Bates was born in 1920 in Huttig, in the lumbering region of southeast Arkansas. When she was a baby, her mother was raped and murdered. No one was prosecuted for the crime, but suspicion in the town centered on three white men. After her mother's death, her father fled, leaving Bates with his best friends, Orlee Smith and Susie Smith, who adopted her and raised her as their only child. They were kind and indulgent parents and Bates grew to be a strong-willed and determined child. When she was eight, she learned of the circumstances of her birth and adoption. The painful knowledge of her parents' suffering and the harsh realities of life in the rural south became driving forces in Bates's life.
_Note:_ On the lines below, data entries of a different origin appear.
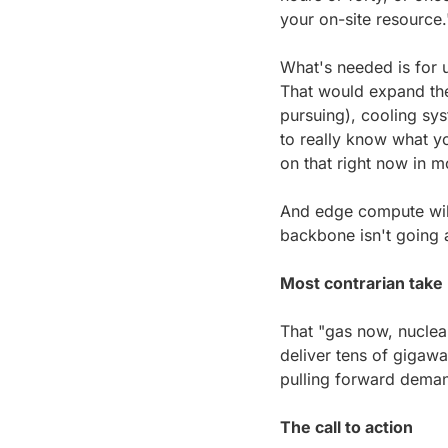
your on-site resource.
What's needed is for u
That would expand the 
pursuing), cooling sys
to really know what yo
on that right now in m
And edge compute will 
backbone isn't going
Most contrarian take
That "gas now, nuclear 
deliver tens of gigawat
pulling forward deman
The call to action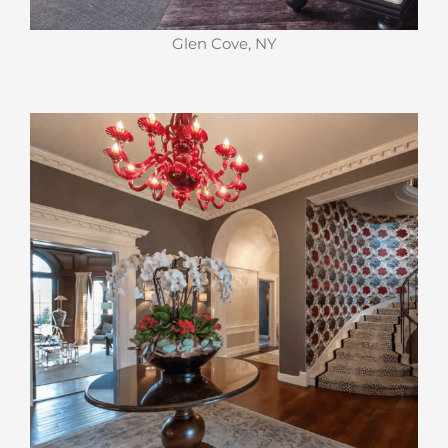
Glen Cove, NY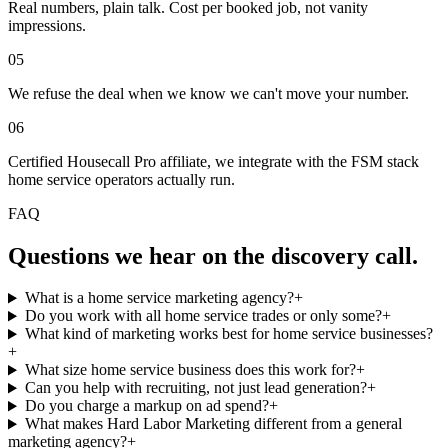
Real numbers, plain talk. Cost per booked job, not vanity
impressions.
05
We refuse the deal when we know we can't move your number.
06
Certified Housecall Pro affiliate, we integrate with the FSM stack
home service operators actually run.
FAQ
Questions we hear on the discovery call.
What is a home service marketing agency?
+
Do you work with all home service trades or only some?
+
What kind of marketing works best for home service businesses?
+
What size home service business does this work for?
+
Can you help with recruiting, not just lead generation?
+
Do you charge a markup on ad spend?
+
What makes Hard Labor Marketing different from a general
marketing agency?
+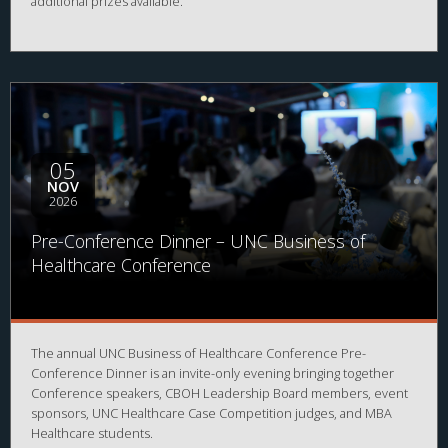
additional prizes available.
05
NOV
2026
Pre-Conference Dinner – UNC Business of
Healthcare Conference
The annual UNC Business of Healthcare Conference Pre-
Conference Dinner is an invite-only evening bringing together
Conference speakers, CBOH Leadership Board members, event
sponsors, UNC Healthcare Case Competition judges, and MBA
Healthcare students.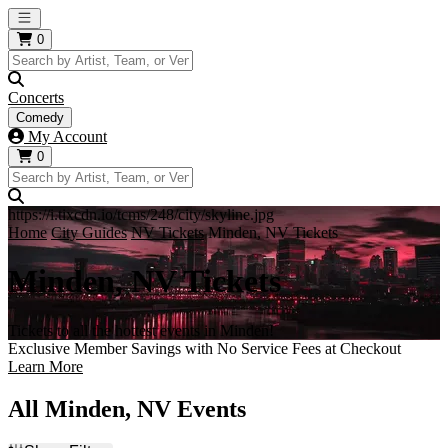
Open main menu
0
Concerts
Comedy
My Account
0
https://i.tixcdn.io/tcms/248/city/skyline.jpg
Home
City Guides
NV Tickets
Minden, NV Tickets
Minden, NV Tickets
Tickets to all the hottest events in Minden!
Exclusive Member Savings with No Service Fees at Checkout
Learn More
All Minden, NV Events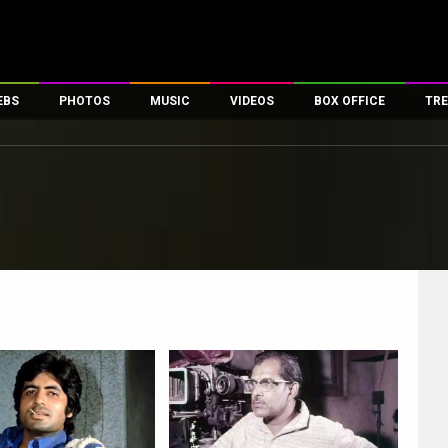
EBS
PHOTOS
MUSIC
VIDEOS
BOX OFFICE
TRE
es
100 Celebs
Parties And Events
Song Lyrics
Trailers
Box Office Collectio
ses
tal Celebs
Celeb Photos
Music Reviews
Celeb Interviews
Analysis & Features
ates
Celeb Wallpapers
OTT
All Time Top Grosse
Movie Stills
Short Videos
Overseas Box Office
First Look
First Day First Show
100 Crore Club
Movie Wallpapers
Parties & Events
200 Crore Club
Toons
Television
Top Male Celebs
Exclusive & Specials
Top Female Celebs
Movie Songs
Although she grew up during difficult economic times, Bates's childhood was relatively comfortable. Her relationship with her adoptive parents was warm and loving, and she was especially close to her father. Nevertheless, Bates's childhood was not easy. Like other black children, she experienced the sting of racial discrimination from an early age. She attended a segregated public school, using worn textbooks handed down from the white children's school. Her school was little more than a room with a potbellied stove that gave so little heat she and her classmates often kept their coats on all day.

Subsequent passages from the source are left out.